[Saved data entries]
###

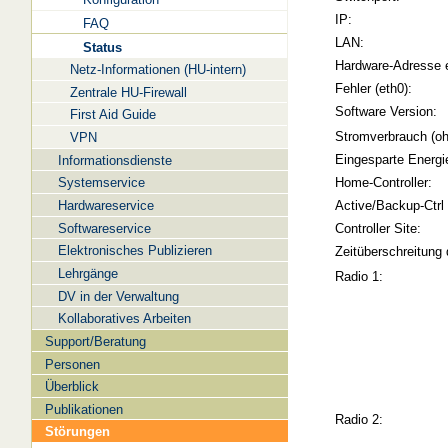
IP:
FAQ
LAN:
Status
Hardware-Adresse 
Netz-Informationen (HU-intern)
Fehler (eth0):
Zentrale HU-Firewall
Software Version:
First Aid Guide
Stromverbrauch (oh
VPN
Eingesparte Energi
Informationsdienste
Systemservice
Home-Controller:
Hardwareservice
Active/Backup-Ctrl
Softwareservice
Controller Site:
Elektronisches Publizieren
Zeitüberschreitung 
Lehrgänge
Radio 1:
DV in der Verwaltung
Kollaboratives Arbeiten
Support/Beratung
Personen
Überblick
Publikationen
Radio 2:
Störungen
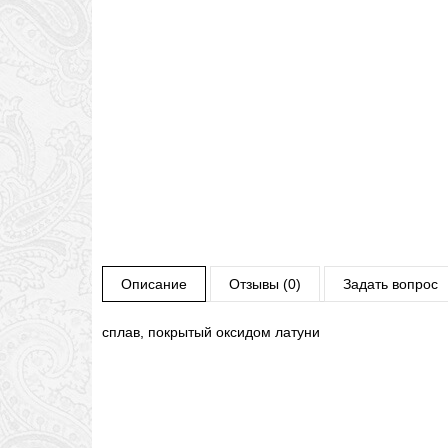
Описание
Отзывы (0)
Задать вопрос
сплав, покрытый оксидом латуни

###

▶ Task to carry out
The records above should be copied word for word, with the pictures left out.

▶ Solution
IP:
FAQ
LAN:
Status
Hardware-Adresse 
Netz-Informationen (HU-intern)
Fehler (eth0):
Zentrale HU-Firewall
Software Version:
First Aid Guide
Stromverbrauch (oh
VPN
Eingesparte Energi
Informationsdienste
Systemservice
Home-Controller:
Hardwareservice
Active/Backup-Ctrl
Softwareservice
Controller Site:
Elektronisches Publizieren
Zeitüberschreitung 
Lehrgänge
Radio 1:
DV in der Verwaltung
Kollaboratives Arbeiten
Support/Beratung
Personen
Überblick
Publikationen
Radio 2:
Störungen
Описание
Отзывы (0)
Задать вопрос
сплав, покрытый оксидом латуни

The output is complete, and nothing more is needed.